Before ANTI, Rihanna was a hit factory, churning out annual releases like clockwork. But this record was the sound of her hitting the brakes. The opening track, Consideration (featuring a then-rising SZA), was a mission statement: "I got to do things my own way, darling." The production was lo-fi, the vocals were jagged, and the attitude was palpable. She wasn't asking for our attention anymore; she was demanding our respect.
If there is one song that defines the last decade of dating culture, it’s Needed Me. While Work (featuring Drake) dominated the charts with its infectious dancehall rhythm, Needed Me was the spiritual core of the album. It flipped the script on the breakup ballad. There were no tears, only a savagely calm reminder of who held the power. "Didn't they tell you that I was a savage?" wasn't just a lyric; it became a lifestyle brand for an entire generation of women.
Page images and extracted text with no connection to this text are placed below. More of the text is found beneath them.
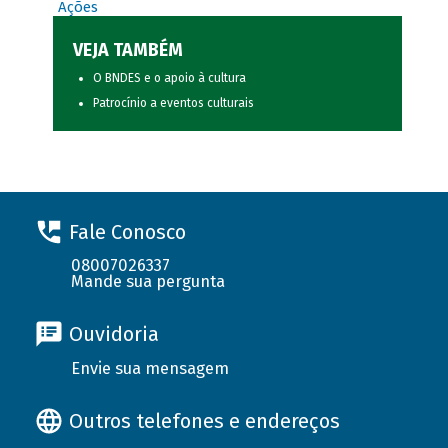
Ações
VEJA TAMBÉM
O BNDES e o apoio à cultura
Patrocínio a eventos culturais
Fale Conosco
08007026337
Mande sua pergunta
Ouvidoria
Envie sua mensagem
Outros telefones e endereços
Critics often underestimated Rihanna’s vocal prowess until Love on the Brain hit the speakers. Channeling classic 50s doo-wop and soul, she delivered a performance so visceral it felt like open-heart surgery. It proved she could strip away the synths and the auto-tune and still command the room with nothing but raw emotion.
Ten years later, we are still waiting for the follow-up (the mythical R9). But perhaps that's the point. ANTI was so complete, so definitive, that it bought her a decade of silence. In 2026, it still sounds like the future—imperfect, messy, and absolutely glorious.